- [EXERCISE DIRECTIONS]
Within the records below is a range that opens at the line with "Remscheid profitieren Sie" and closes at the line with "Firmenumzug Remscheid". Return that range word for word, both ends included, and only that range.

Extracted page text data:
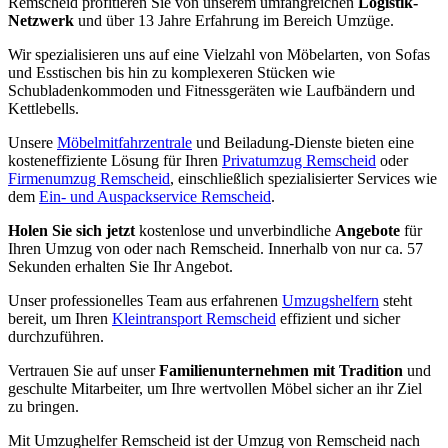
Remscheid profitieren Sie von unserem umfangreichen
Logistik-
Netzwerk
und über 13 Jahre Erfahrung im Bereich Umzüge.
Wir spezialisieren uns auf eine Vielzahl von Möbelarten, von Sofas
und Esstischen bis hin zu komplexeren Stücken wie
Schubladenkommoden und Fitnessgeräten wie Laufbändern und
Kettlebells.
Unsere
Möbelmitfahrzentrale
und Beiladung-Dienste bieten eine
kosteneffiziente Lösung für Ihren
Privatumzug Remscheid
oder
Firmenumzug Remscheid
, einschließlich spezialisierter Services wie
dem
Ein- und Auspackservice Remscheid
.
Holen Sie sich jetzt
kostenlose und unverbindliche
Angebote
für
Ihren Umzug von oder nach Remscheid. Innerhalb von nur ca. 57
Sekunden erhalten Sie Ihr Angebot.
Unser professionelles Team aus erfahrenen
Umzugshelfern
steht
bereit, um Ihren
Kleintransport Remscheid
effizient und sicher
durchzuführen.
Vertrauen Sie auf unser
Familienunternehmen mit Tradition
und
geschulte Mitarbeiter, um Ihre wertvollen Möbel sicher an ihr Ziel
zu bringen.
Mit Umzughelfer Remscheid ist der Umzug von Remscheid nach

* * *

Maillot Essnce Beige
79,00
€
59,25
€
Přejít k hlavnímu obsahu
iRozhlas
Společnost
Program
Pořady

- [EXERCISE SOLUTION]
Remscheid profitieren Sie von unserem umfangreichen
Logistik-
Netzwerk
und über 13 Jahre Erfahrung im Bereich Umzüge.
Wir spezialisieren uns auf eine Vielzahl von Möbelarten, von Sofas
und Esstischen bis hin zu komplexeren Stücken wie
Schubladenkommoden und Fitnessgeräten wie Laufbändern und
Kettlebells.
Unsere
Möbelmitfahrzentrale
und Beiladung-Dienste bieten eine
kosteneffiziente Lösung für Ihren
Privatumzug Remscheid
oder
Firmenumzug Remscheid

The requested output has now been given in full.